━━ Given records ━━

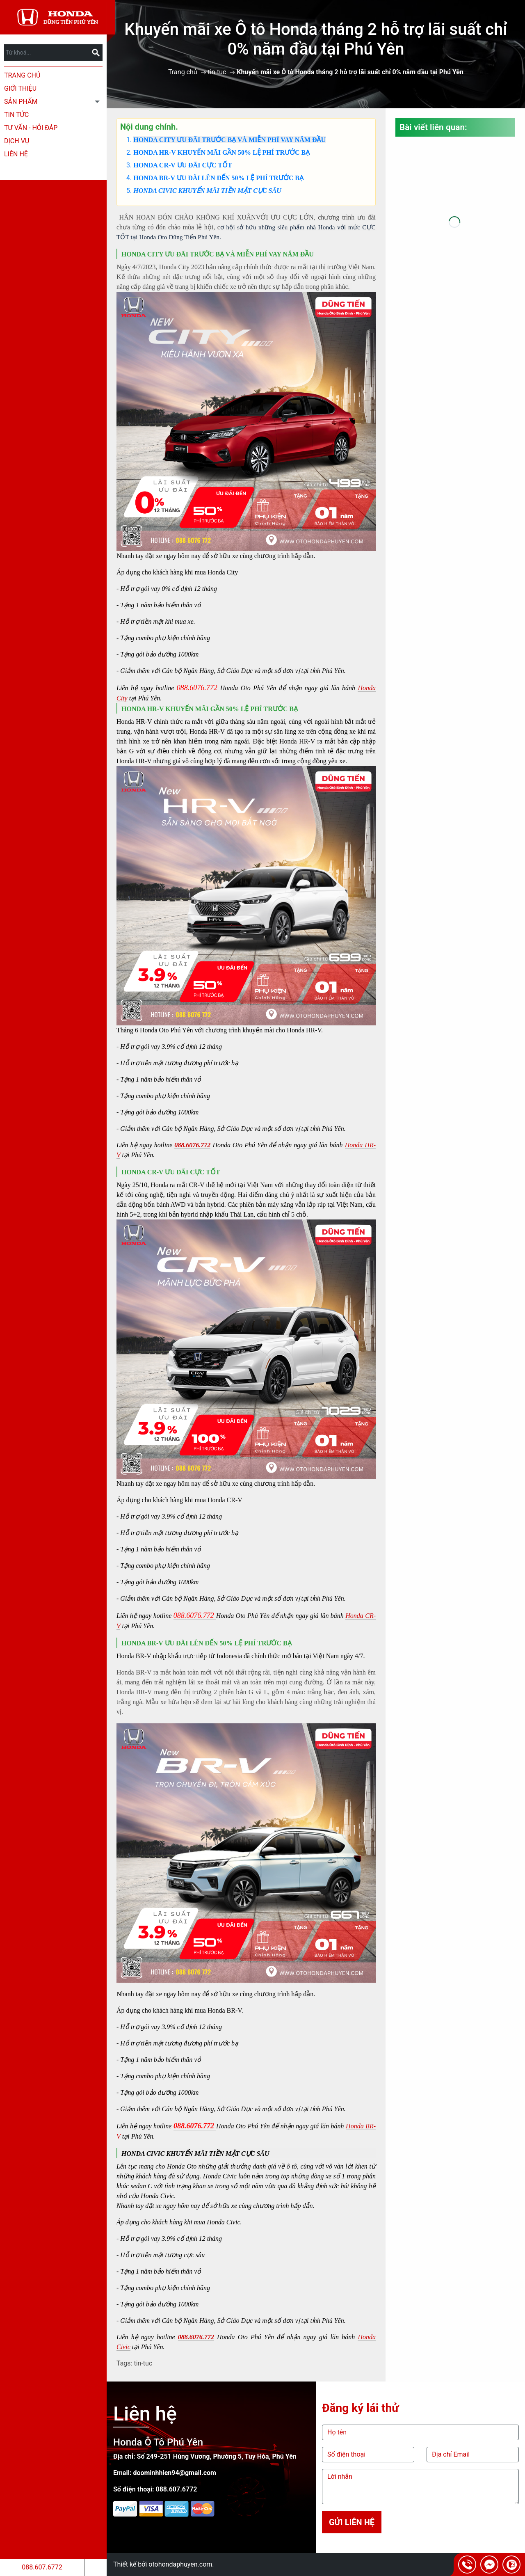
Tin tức (16, 115)
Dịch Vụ (16, 141)
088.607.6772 (42, 2567)
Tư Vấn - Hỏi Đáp (30, 128)
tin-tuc (217, 72)
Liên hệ (16, 154)
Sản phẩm (20, 101)
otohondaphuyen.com (180, 2564)
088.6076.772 (192, 1145)
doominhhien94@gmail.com (174, 2473)
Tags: (124, 2363)
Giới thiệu (20, 88)
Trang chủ (22, 75)
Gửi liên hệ (351, 2522)
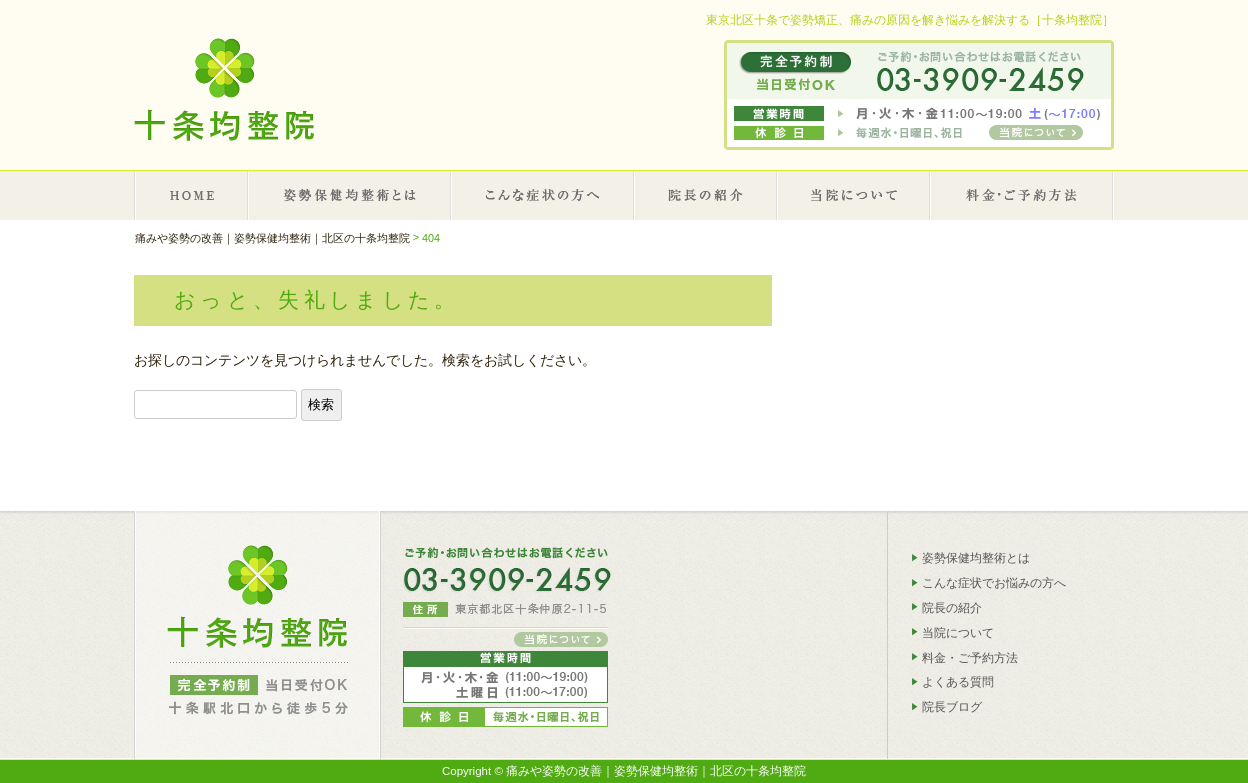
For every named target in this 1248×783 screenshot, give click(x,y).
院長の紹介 (706, 195)
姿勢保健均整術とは (350, 195)
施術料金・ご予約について (1022, 195)
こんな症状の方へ (543, 195)
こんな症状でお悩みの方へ (994, 583)
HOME (191, 195)
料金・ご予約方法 (970, 657)
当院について (854, 195)
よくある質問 (958, 682)
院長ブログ (952, 707)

━━━

Where a record holds a picture, leave the picture out and restate the rest word for word.

Tin tức (16, 115)
Dịch Vụ (16, 141)
088.607.6772 (42, 2567)
Tư Vấn - Hỏi Đáp (30, 128)
tin-tuc (217, 72)
Liên hệ (16, 154)
Sản phẩm (20, 101)
otohondaphuyen.com (180, 2564)
088.6076.772 (192, 1145)
doominhhien94@gmail.com (174, 2473)
Tags: (124, 2363)
Giới thiệu (20, 88)
Trang chủ (22, 75)
Gửi liên hệ (351, 2522)
For every named target in this 1248×783 screenshot, give click(x,y).
院長の紹介 (706, 195)
姿勢保健均整術とは (350, 195)
施術料金・ご予約について (1022, 195)
こんな症状の方へ (543, 195)
こんな症状でお悩みの方へ (994, 583)
HOME (191, 195)
料金・ご予約方法 (970, 657)
当院について (854, 195)
よくある質問 (958, 682)
院長ブログ (952, 707)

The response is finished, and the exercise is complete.